*EXERCISE*: Retype exactly the lines from the one holding "See the attached" through the final line of the data, both included.

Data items
_ _ _ _

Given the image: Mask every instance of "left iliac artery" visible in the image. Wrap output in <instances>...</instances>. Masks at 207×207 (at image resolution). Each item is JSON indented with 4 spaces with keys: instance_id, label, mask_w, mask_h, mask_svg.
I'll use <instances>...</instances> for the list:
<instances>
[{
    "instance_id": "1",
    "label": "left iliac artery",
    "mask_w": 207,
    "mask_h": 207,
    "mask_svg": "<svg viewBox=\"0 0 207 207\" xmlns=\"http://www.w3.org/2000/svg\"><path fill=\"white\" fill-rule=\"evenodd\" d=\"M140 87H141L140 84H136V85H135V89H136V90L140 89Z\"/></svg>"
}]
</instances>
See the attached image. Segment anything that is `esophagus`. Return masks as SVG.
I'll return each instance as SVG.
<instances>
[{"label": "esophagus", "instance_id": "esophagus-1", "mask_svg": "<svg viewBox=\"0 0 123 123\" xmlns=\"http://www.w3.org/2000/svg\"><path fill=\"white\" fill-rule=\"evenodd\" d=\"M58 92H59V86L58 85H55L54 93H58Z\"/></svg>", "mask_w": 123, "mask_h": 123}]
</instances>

_ _ _ _

*RESPONSE*:
See the attached image. Segment anything that is `esophagus`. Return masks as SVG.
I'll return each instance as SVG.
<instances>
[{"label": "esophagus", "instance_id": "esophagus-1", "mask_svg": "<svg viewBox=\"0 0 123 123\" xmlns=\"http://www.w3.org/2000/svg\"><path fill=\"white\" fill-rule=\"evenodd\" d=\"M58 92H59V86L58 85H55L54 93H58Z\"/></svg>", "mask_w": 123, "mask_h": 123}]
</instances>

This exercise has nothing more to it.